Module Documentation
Module Documentation
Heads up. This part of the documentation is for people who want to read or change the firmware itself. If you are here to use PacketRF — set it up, run it, get on the air — you can safely skip this whole tree. Start at PacketRF and follow the user-facing pages from there. Nothing on this side is required reading for an operator.
This is the developer-facing index. Each PacketRF module keeps its own short documentation page next to its source, and the documentation pipeline picks those pages up automatically and renders them alongside the Doxygen output from the public headers.

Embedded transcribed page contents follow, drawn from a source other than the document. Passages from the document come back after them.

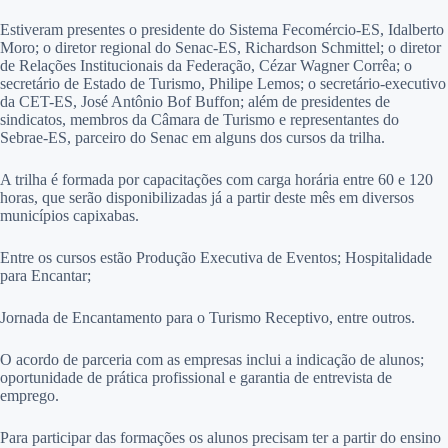
Estiveram presentes o presidente do Sistema Fecomércio-ES, Idalberto
Moro; o diretor regional do Senac-ES, Richardson Schmittel; o diretor
de Relações Institucionais da Federação, Cézar Wagner Corrêa; o
secretário de Estado de Turismo, Philipe Lemos; o secretário-executivo
da CET-ES, José Antônio Bof Buffon; além de presidentes de
sindicatos, membros da Câmara de Turismo e representantes do
Sebrae-ES, parceiro do Senac em alguns dos cursos da trilha.
A trilha é formada por capacitações com carga horária entre 60 e 120
horas, que serão disponibilizadas já a partir deste mês em diversos
municípios capixabas.
Entre os cursos estão Produção Executiva de Eventos; Hospitalidade
para Encantar;
Jornada de Encantamento para o Turismo Receptivo, entre outros.
O acordo de parceria com as empresas inclui a indicação de alunos;
oportunidade de prática profissional e garantia de entrevista de
emprego.
Para participar das formações os alunos precisam ter a partir do ensino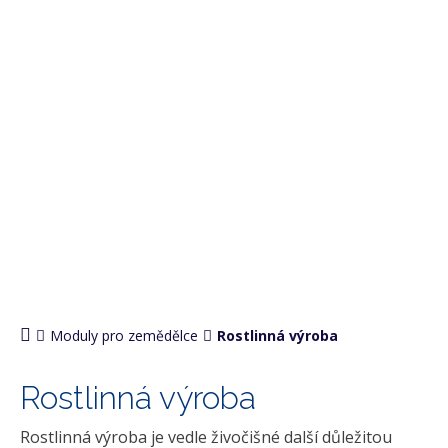
PRO ZEMĚDĚLCE
Moduly pro zemědělce
Rostlinná výroba
Rostlinná výroba
Rostlinná výroba je vedle živočišné další důležitou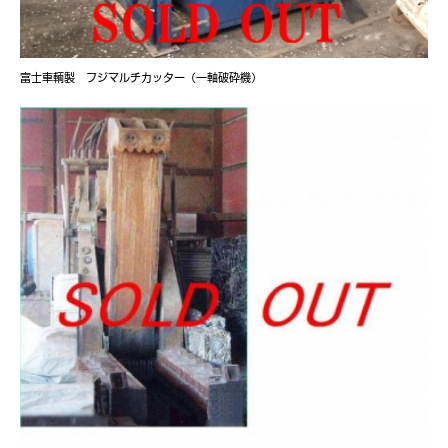
富士車輌製 フジマルチカッター（一軸破砕機）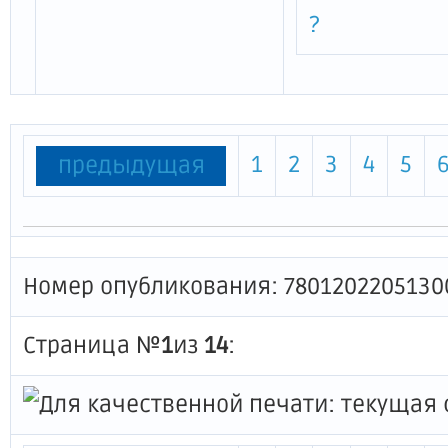
?
1
2
3
4
5
предыдущая
Номер опубликования: 7801202205130
Страница №
1
из
14
: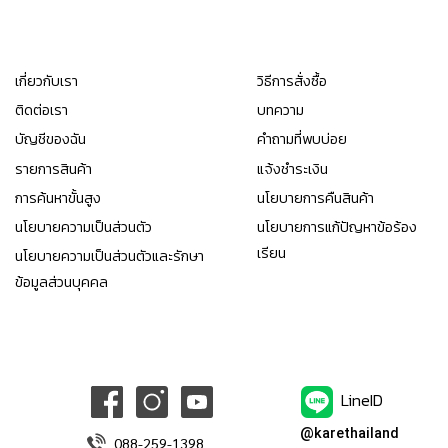
เกี่ยวกับเรา
วิธีการสั่งซื้อ
ติดต่อเรา
บทความ
บัญชีของฉัน
คำถามที่พบบ่อย
รายการสินค้า
แจ้งชำระเงิน
การค้นหาขั้นสูง
นโยบายการคืนสินค้า
นโยบายความเป็นส่วนตัว
นโยบายการแก้ปัญหาข้อร้อง
เรียน
นโยบายความเป็นส่วนตัวและรักษา
ข้อมูลส่วนบุคคล
LineID
@karethailand
088-259-1398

If you are reading this because you want to contribute, the right order is: pick the module relevant to what you are working on, read its page to understand purpose, ownership, and integration points, and then dive into the code. The pages are written to make the code make sense, not to replace it.
Where module pages live
The discovery convention is intentionally simple. A module page can be either of:
src/<module>/<name>-module.mdsrc/<module>/<name>-module.doxapp/<name>-module.mdapp/<name>-module.dox
Pages should start with a @page <id> <Title> directive so they appear in the sidebar and can be cross-referenced with @ref and @subpage.
When adding a new module, the rule of thumb for what to write is: purpose (one paragraph), what the module owns and what it deliberately does not own, the integration points with neighbouring modules, and any non-obvious design decisions that would be expensive to rediscover from the code alone.
Current module pages
Application and runtime
- Application Module — composition root, startup, task wiring, firmware profile selection.
Networking
- Network Module — lwIP integration, Ethernet-style netifs, PPP, network task orchestration.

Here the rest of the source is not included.